(This is in response to code that has now been edited out of the initial question) You forgot to call the functions in the second case. Making the appropriate modifications, the results are as expected:
test1 = """
def foo1():
my_set1 = set((1, 2, 3))
foo1()
"""
timeit(test1)
# 0.48808742000255734
test2 = """
def foo2():
my_set2 = {1,2,3}
foo2()
"""
timeit(test2)
# 0.3064506609807722
Now, the reason for the difference in timings is because set() is a function call requiring a lookup into the symbol table, whereas the {...} set construction is an artefact of the syntax, and is much faster.
The difference is obvious when observing the disassembled byte code.
import dis
dis.dis("set((1, 2, 3))")
1 0 LOAD_NAME 0 (set)
2 LOAD_CONST 3 ((1, 2, 3))
4 CALL_FUNCTION 1
6 RETURN_VALUE
dis.dis("{1, 2, 3}")
1 0 LOAD_CONST 0 (1)
2 LOAD_CONST 1 (2)
4 LOAD_CONST 2 (3)
6 BUILD_SET 3
8 RETURN_VALUE
In the first case, a function call is made by the instruction CALL_FUNCTION on the tuple (1, 2, 3) (which also comes with its own overhead, although minor—it is loaded as a constant via LOAD_CONST), whereas in the second instruction is just a BUILD_SET call, which is more efficient.

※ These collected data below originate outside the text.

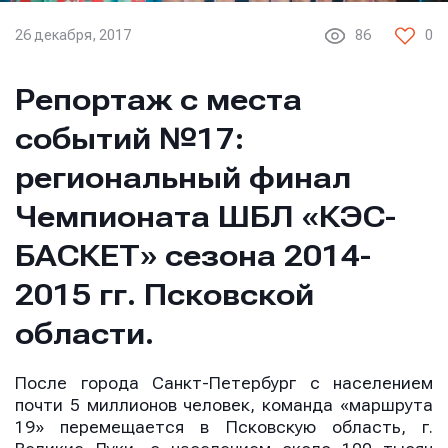
26 декабря, 2017
86
0
Репортаж с места
событий №17:
региональный финал
Чемпионата ШБЛ «КЭС-
БАСКЕТ» сезона 2014-
2015 гг. Псковской
области.
После города Санкт-Петербург с населением
почти 5 миллионов человек, команда «маршрута
19» перемещается в Псковскую область, г.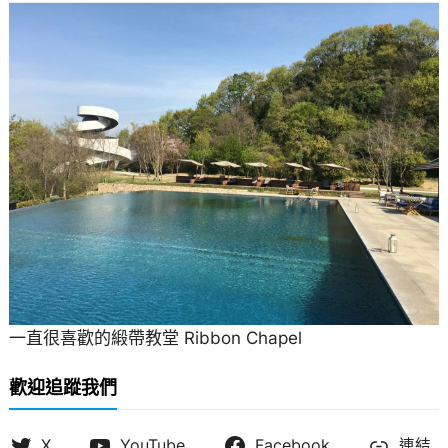
一直很喜歡的緞帶教堂 Ribbon Chapel
歡迎追蹤我們
X
YouTube
Facebook
連結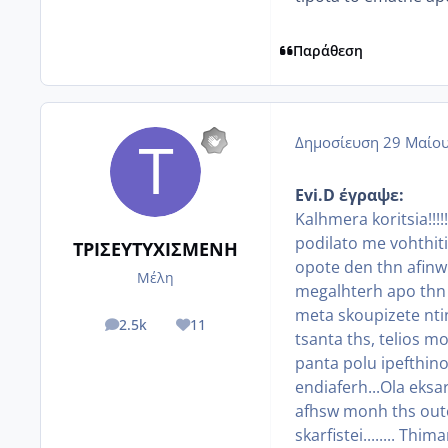
Παράθεση
Δημοσίευση
29 Μαίου
Evi.D έγραψε:
Kalhmera koritsia!!!
podilato me vohthiti
ΤΡΙΣΕΥΤΥΧΙΣΜΕΝΗ
opote den thn afinw
Μέλη
megalhterh apo thn 
meta skoupizete nti
2.5k
11
posts
Reputation
tsanta ths, telios 
panta polu ipefthino
endiaferh...Ola eksa
afhsw monh ths oute
skarfistei........ Th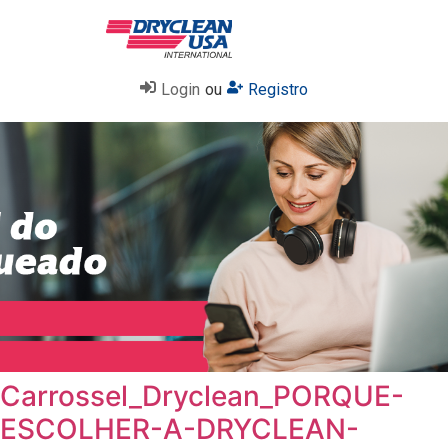
Login
ou
Registro
Carrossel_Dryclean_PORQUE-
ESCOLHER-A-DRYCLEAN-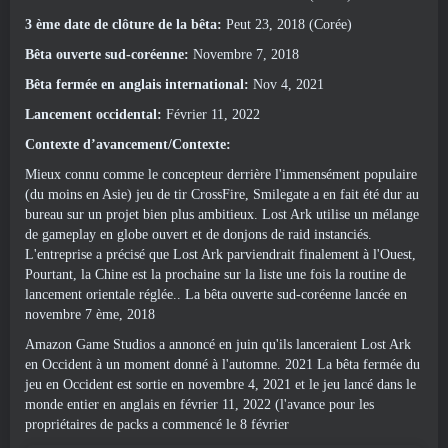
3 ème date de clôture de la bêta:
Peut 23, 2018 (Corée)
Bêta ouverte sud-coréenne:
Novembre 7, 2018
Bêta fermée en anglais international:
Nov 4, 2021
Lancement occidental:
Février 11, 2022
Contexte d’avancement/Contexte:
Mieux connu comme le concepteur derrière l'immensément populaire
(du moins en Asie) jeu de tir CrossFire, Smilegate a en fait été dur au
bureau sur un projet bien plus ambitieux. Lost Ark utilise un mélange
de gameplay en globe ouvert et de donjons de raid instanciés.
L'entreprise a précisé que Lost Ark parviendrait finalement à l'Ouest,
Pourtant, la Chine est la prochaine sur la liste une fois la routine de
lancement orientale réglée.. La bêta ouverte sud-coréenne lancée en
novembre 7 ème, 2018
Amazon Game Studios a annoncé en juin qu'ils lanceraient Lost Ark
en Occident à un moment donné à l'automne. 2021 La bêta fermée du
jeu en Occident est sortie en novembre 4, 2021 et le jeu lancé dans le
monde entier en anglais en février 11, 2022 (l'avance pour les
propriétaires de packs a commencé le 8 février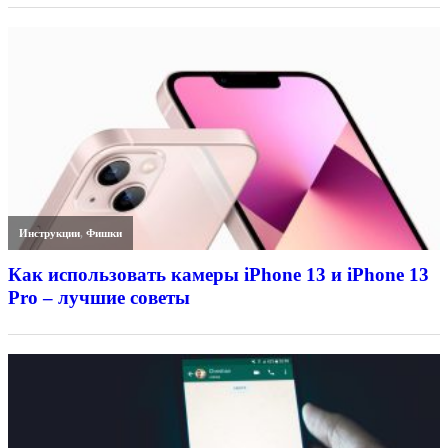
Инструкции
,
Фишки
Как использовать камеры iPhone 13 и iPhone 13
Pro – лучшие советы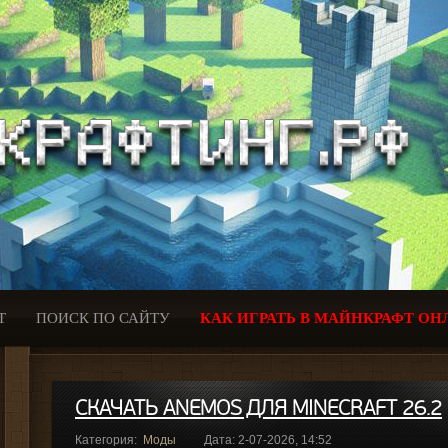
Т
ПОИСК ПО САЙТУ
КАК ИГРАТЬ В МАЙНКРАФТ ОН
СКАЧАТЬ ANEMOS ДЛЯ MINECRAFT 26.2
Категория:
Моды
Дата: 2-07-2026, 14:52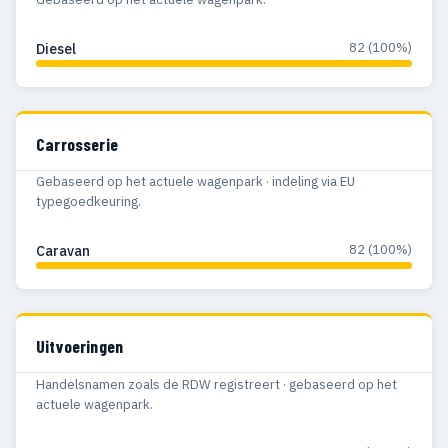
82 (100%)
Diesel
Carrosserie
Gebaseerd op het actuele wagenpark · indeling via EU
typegoedkeuring.
82 (100%)
Caravan
Uitvoeringen
Handelsnamen zoals de RDW registreert · gebaseerd op het
actuele wagenpark.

Re: your question regarding the time taken for tuple construction, we see this is actually negligible:
timeit("""(1, 2, 3)""")
# 0.01858693000394851
timeit("""{1, 2, 3}""")
# 0.11971827200613916
Tuples are immutable, so the compiler optimises this operation by loading it as a constant—this is called constant folding (you can see this clearly from the LOAD_CONST instruction above), so the time taken is negligible. This is not seen with sets are they are mutable (Thanks to @user2357112 for pointing this out).
For larger sequences, we see similar behaviour. {..} syntax is faster at constructing sets using set comprehensions as opposed to set() which has to build the set from a generator.
timeit("""set(i for i in range(10000))""", number=1000)
# 0.9775058150407858
timeit("""{i for i in range(10000)}""", number=1000)
# 0.5508635920123197
For reference, you can also use iterable unpacking on more recent versions:
timeit("""{*range(10000)}""", number=1000)
# 0.7462548640323803
Interestingly, however, set() is faster when called directly on range:
timeit("""set(range(10000))""", number=1000)
# 0.3746800610097125
This happens to be faster than the set construction. You will see similar behaviour for other sequences (such as lists).
My recommendation would be to use the {...} set comprehension when constructing set literals, and as an alternative to passing a generator comprehension to set(); and instead use set() to convert an existing sequence/iterable to a set.